Shooter Inputs and Outputs
The general theme of this article series is the effects of equipment and shooter on long-range pursuits. Understanding the equipment baseline is vital because it provides a starting point on top of which we must stack the shooter-induced elements we will touch on now. The reason we didn’t jump straight into the shooter effects on the bullet’s endpoint is that the shooter input always stacks on top of the equipment element.
The Physics of It
This isn’t a physics course, so I will try to generalize as much as possible here. Yet, a lot of shooting is basic applied physics, so it doesn’t hurt to bring up Newton in the most general of ways. Newton came up with a few “laws” that are still discussed today regarding stuff interacting with other stuff in the world. The 3rd law is one that you may have been told has something to do with “equal and opposite” reactions. When two objects interact, there is a predictable interaction that happens, and it happens with both of those objects. For instance, when a rifle is fired, there is a mass that must move forward, and as a result, that also must apply in the opposite direction in equal proportions. We also feel some other effects, but the general idea is if there is a push one way, there will be an equal force in the other direction.
Therefore, if your rifle is being contacted by other objects at that moment, there is some transfer into those objects as well and not just straight back. Maybe you see where I’m going here; if you grip the left side of the rifle, then the rifle will be driven to the right; if the rifle encounters friction in any way that can pass some force downward, there will be some in the opposite direction as well. What this means is that when the energy transfer is happening in all directions, it can be tracked into the contact points and, therefore, away from them as well.
How we translate the physics is through recoil management. Recoil management tells the bullet where the barrel is upon release. How the shooter manages the recoil tells us the orientation of the barrel.
The Muzzle Tells the Tale
Small movements in the muzzle have some large effects down range in terms of movement. It is almost imperceptible to feel the difference of shifting the point of aim of a muzzle an inch at 100Y; part of why we benefit so much from optics is the ability to reference a ruler on top of the thing we’re aiming at.
The kraft drill does an amazing job of providing a visual reference of the energy, system, and shooter relationship. I would argue that most shooters probably feel like they broke a shot aiming at the center, yet the point of impact tells another story. The Kraft Drill was designed to reverse engineer this effect and help pinpoint the cause so that we could fix it.
So, let’s look at some relevant factors.
First, the mass of the gun can “absorb” some of the energy transfer rearwards through mass needing more energy to move in the opposite direction. Weight is stability; the heavier the rifle, the more stable the shot. This is good because we want the bullet to move forward, not the rifle backward. What you feel is the effect on the mass of the rifle nonetheless. The heavier the rifle, the less the rifle will move rearward. Shooters figured this out very quickly, and many disciplines’ top scores tend to be with heavier rifles. I don’t think this is a coincidence.
Weight is Stability
I don’t want to discuss the weight issue much more because it’s overcooked and doesn’t really help us become better marksmen in terms of a skillset. Instead, I prefer to look at human-induced effects. Some major ones are the following: Support arm, Bag/Barricade, Firing hand, Head, and Chest(shoulder).

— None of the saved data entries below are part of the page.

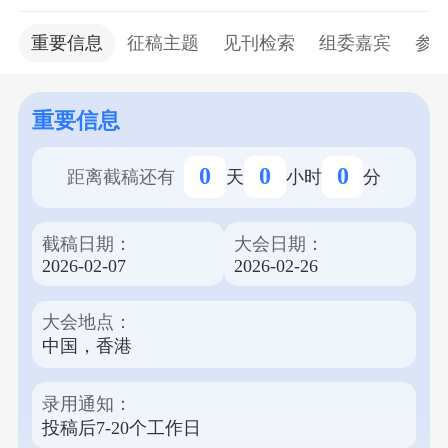
迪亚大学、密歇根州立大学联合主办，
将于2026年2月27日至28日在中国香港召开。本次国
重要信息
征稿主题
见刊检索
组委嘉宾
参
际会议旨在为全球的图像与视频分析、算法设计与
系统优化、智能通信技术等领域的研究人员、学者
和从业人员提供一个分享最新研究成果、交流创新
重要信息
思想的平台。 会议为线上+线下两个会场形式，线
上会场免费参加，通过主题报告、分组讨论、论文
0
0
0
距离截稿还有
天
小时
分
展示等丰富多样的形式，发表高质量的研究成果。
录用的论文将收录在会议论文集中，确保其专业性
截稿日期：
大会日期：
和权威性，并收录于EI、Scopus等多个权威数据
2026-02-07
2026-02-26
库。 我们诚邀各界专家学者积极投稿，参与本次盛
会。请注意，正常投稿截止日期为2026年2月7日。
大会地点：
中国，香港
录用通知：
投稿后7-20个工作日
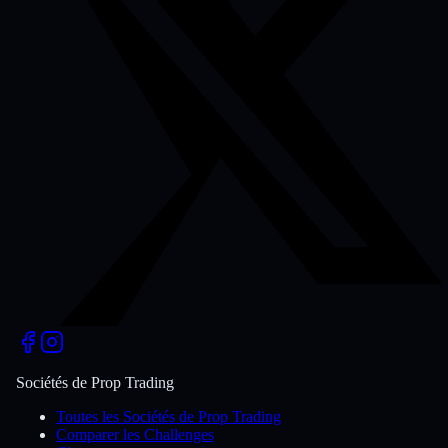
Sociétés de Prop Trading
Toutes les Sociétés de Prop Trading
Comparer les Challenges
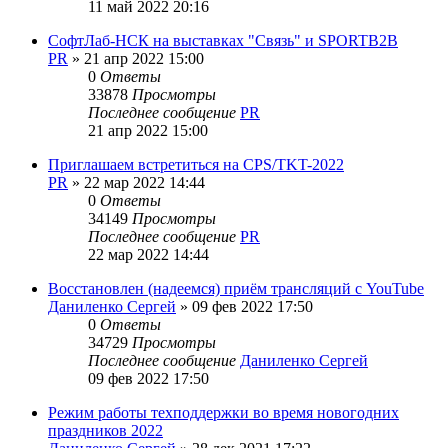
11 май 2022 20:16
СофтЛаб-НСК на выставках "Связь" и SPORTB2B
PR
»
21 апр 2022 15:00
0
Ответы
33878
Просмотры
Последнее сообщение
PR
21 апр 2022 15:00
Приглашаем встретиться на CPS/TKT-2022
PR
»
22 мар 2022 14:44
0
Ответы
34149
Просмотры
Последнее сообщение
PR
22 мар 2022 14:44
Восстановлен (надеемся) приём трансляций с YouTube
Даниленко Сергей
»
09 фев 2022 17:50
0
Ответы
34729
Просмотры
Последнее сообщение
Даниленко Сергей
09 фев 2022 17:50
Режим работы техподдержки во время новогодних
праздников 2022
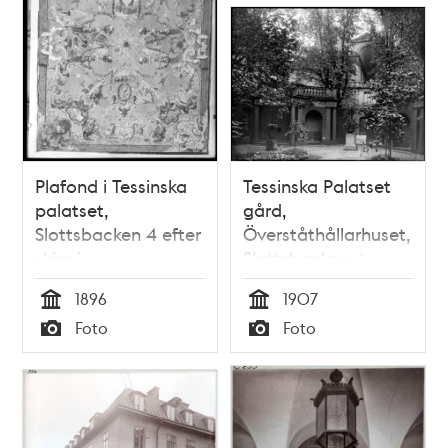
Plafond i Tessinska
Tessinska Palatset
palatset,
gård,
Slottsbacken 4 efter
Överståthållarhuset,
skiss i
Slottsbacken 4
Nationalmuseum
1896
1907
Tid
Tid
Foto
Foto
Typ
Typ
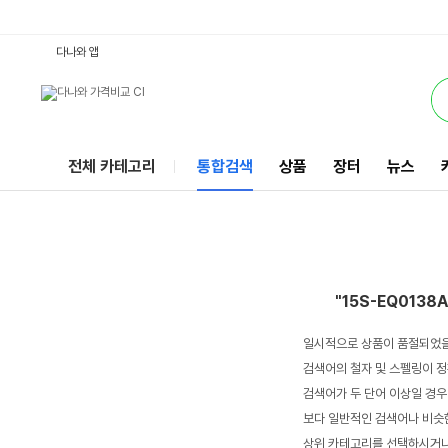
15S-EQ0138AUWIN10 : 다나와 통합검색
서비스
다나와 앱
전체 카테고리
통합검색
상품
장터
뉴스
"15S-EQ0138
일시적으로 상품이 품절되었을
검색어의 철자 및 스펠링이 정
검색어가 두 단어 이상일 경우
보다 일반적인 검색어나 비슷한
상위 카테고리를 선택하시거나,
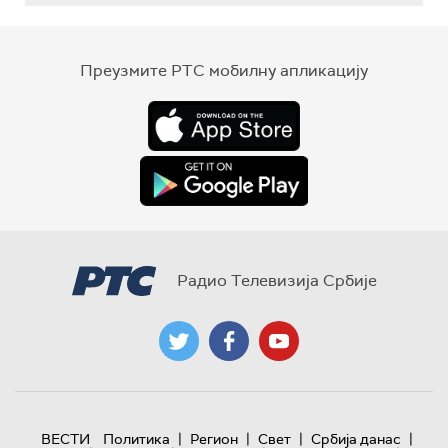
Преузмите РТС мобилну апликацију
Радио Телевизија Србије
|
|
|
|
ВЕСТИ
Политика
Регион
Свет
Србија данас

Rather than just spelling things out, let me ask you some questions to answer for yourself.
- Assuming there is merit to the idea, what would happen if a right-handed shooter put their hand firmly on the left side of the rifle?
- If you place the rifle on a hard bag, or barricade, or have the rifle against anything solid for that matter, what would you expect to happen if no counterforce was considered?
- Your firing hand must contact the rifle. Your firing hand is usually behind the balance point of the rifle. Think about a rifle balanced carefully and contact points in front and behind the balance point; now imagine energy transfer into and out of those contact points. What would you expect?
- You have a big heavy head. Your head is typically well behind the balance point. If you have too much weight of your head on the rifle, what do you think will happen on recoil?
- Your chest/shoulder have the same influence, so think about that also.
Hopefully, this inspired you to think. Maybe for some of you, this will even encourage you to go shoot paper at 100y and test the results of different force/contact experiments. I have a long library of effects I have seen and often reference them when troubleshooting. I think that many of them are counter intuitive to many; in fact, many effects seem to be contradictory until you peel back more layers of the onion.
Homework
This is where filming yourself helps. Look at the movement of the barrel; it tells the tale of the shot. When executing the Kraft Drill, the goal is to create the same recoil pattern for every position. We want the rifle to recoil in a straight line vs looping up or backward. If you find you miss by shooting over the top of the plate, that points to a recoil management issue.
Hopefully, this leaves you with some homework and questions. I plan to discuss this more as we continue through the series. I will continue to talk about 100y but also start layering in the decision-making tree that starts to grow when you extend beyond 100y to longer ranges. Things can get screwy if we aren’t always falling back on the gear, and shooter baseline, so do some homework, and let’s touch base here in a week or so.